The reason it is necessary to track it every single time is that otherwise, you'll systematically bias your results. When a run gives you favorable luck with drops, you'll think nothing of it, but when you get disfavorable luck, you'll be upset, remember your project to gather data, and record it. It's like trying to determine whether a coin is fair, tossing it a bunch of times, and recording the results 90% of the time when it comes up heads, and only 80% of the time when it comes up tails. You'll end up concluding that the coin comes up heads more often than tails, and by a statistically significant margin, but it will be because you goofed in your data collection. You would reach the same conclusion for a fair coin.
Look folks, I'm a programmer for a living. I'm not bad at math. I know the psychological baises that make me tend to remember the terrible runs as opposed to the good ones.
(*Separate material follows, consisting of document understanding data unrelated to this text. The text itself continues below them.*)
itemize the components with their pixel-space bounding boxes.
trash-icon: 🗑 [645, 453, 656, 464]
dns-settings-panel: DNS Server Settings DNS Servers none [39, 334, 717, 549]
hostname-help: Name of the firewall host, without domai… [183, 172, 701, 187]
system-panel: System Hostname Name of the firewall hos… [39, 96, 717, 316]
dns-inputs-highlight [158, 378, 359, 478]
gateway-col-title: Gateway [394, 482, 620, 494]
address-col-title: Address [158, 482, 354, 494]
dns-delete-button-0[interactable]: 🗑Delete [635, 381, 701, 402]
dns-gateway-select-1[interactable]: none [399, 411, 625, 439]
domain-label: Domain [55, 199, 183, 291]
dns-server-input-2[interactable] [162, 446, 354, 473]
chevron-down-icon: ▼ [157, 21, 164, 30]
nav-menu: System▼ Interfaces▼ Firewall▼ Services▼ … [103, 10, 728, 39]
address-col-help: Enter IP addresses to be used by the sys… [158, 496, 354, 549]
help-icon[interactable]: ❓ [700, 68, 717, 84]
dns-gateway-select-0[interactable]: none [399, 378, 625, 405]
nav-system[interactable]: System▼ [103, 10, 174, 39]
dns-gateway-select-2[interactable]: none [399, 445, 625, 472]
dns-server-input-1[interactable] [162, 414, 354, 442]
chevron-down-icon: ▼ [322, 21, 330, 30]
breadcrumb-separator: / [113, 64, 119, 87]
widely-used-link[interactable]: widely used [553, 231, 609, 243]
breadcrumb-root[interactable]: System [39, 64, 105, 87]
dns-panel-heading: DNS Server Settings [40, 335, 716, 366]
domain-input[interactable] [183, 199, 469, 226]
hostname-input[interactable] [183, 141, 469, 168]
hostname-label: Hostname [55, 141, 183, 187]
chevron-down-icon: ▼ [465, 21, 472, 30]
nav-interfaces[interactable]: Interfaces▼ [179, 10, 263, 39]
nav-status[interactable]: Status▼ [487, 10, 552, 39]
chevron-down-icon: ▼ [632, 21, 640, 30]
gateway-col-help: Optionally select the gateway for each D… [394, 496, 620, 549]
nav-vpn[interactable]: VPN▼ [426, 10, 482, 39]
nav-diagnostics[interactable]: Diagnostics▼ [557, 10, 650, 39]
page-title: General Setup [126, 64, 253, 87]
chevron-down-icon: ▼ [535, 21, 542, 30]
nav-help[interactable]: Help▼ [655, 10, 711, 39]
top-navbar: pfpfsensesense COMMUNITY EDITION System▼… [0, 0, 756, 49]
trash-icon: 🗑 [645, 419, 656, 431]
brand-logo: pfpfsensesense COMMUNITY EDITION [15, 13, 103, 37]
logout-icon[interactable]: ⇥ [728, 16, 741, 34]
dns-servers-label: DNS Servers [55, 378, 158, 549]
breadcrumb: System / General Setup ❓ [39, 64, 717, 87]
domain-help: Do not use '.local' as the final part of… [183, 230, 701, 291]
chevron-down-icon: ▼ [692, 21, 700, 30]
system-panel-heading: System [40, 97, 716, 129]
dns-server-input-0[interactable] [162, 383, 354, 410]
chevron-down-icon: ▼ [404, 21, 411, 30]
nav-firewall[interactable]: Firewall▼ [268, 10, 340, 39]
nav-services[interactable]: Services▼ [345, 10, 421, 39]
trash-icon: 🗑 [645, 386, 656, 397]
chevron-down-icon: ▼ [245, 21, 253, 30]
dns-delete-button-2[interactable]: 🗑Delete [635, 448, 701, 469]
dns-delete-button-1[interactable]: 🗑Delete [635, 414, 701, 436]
I have dozens of runs, and I have a good idea how statistically improbable such 'bad luck' over such a long period of time actually is. I also know crappy the default RNG algo for Java & .NET (and C++, and...) are when naively picking from a small range. I did not come to the conclusion that things are likely not random lightly.
Sure, I can sit and collect stats on mat drops (closed party, both members the whole run makes it easy), but frankly it's nearly trivial for someone with the source for player assignment and star assignment to test the distribution so thoroughly as to make 'record a few dozen runs' laughable.
Fair enough, I'll give you the benefit of the doubt again, I wish you luck in your travels for figuring out where the weakness in their "random" is if true. I've never encountered anything like that so I can't help you.
If you know the psychological biases that cause people to find patterns where none exist, you should also know that the only way to confirm such suspicions is to collect hard evidence.
By all means, post your test results instead of your anecdotal evidence.
The simplest and most obvious explanation is that OOO created the drop tables to distribute loot to everyone except for accounts named "telastyn"
It's 100% random.
You might have great luck, you might have crappy luck, it's all a roll of the dice. If you're hoping to get good drops your best bet is to solo, that way you get everything for yourself.
If you're in a party you're reducing your chances of getting items by a very large amount.
Indeed. I also know that any evidence I collect is going to get the same skeptical treatment from random dudes on the internet. And frankly, I like leaving my work at work. I don't care enough about this game to do that much to 'fix' it, and I don't care enough about parties to deal with the headache if it continues.
I played enough puzzle pirates to know that Three Rings *does* care enough about their games to look at the design if it's not completely random and maybe spend 5 minutes to revisit their unit tests if it's supposed to be.
Regardless, bitching about it makes me feel better.
The RandomNumberGenerator hates you.
But hey, your friend was really, REALLY, really lucky.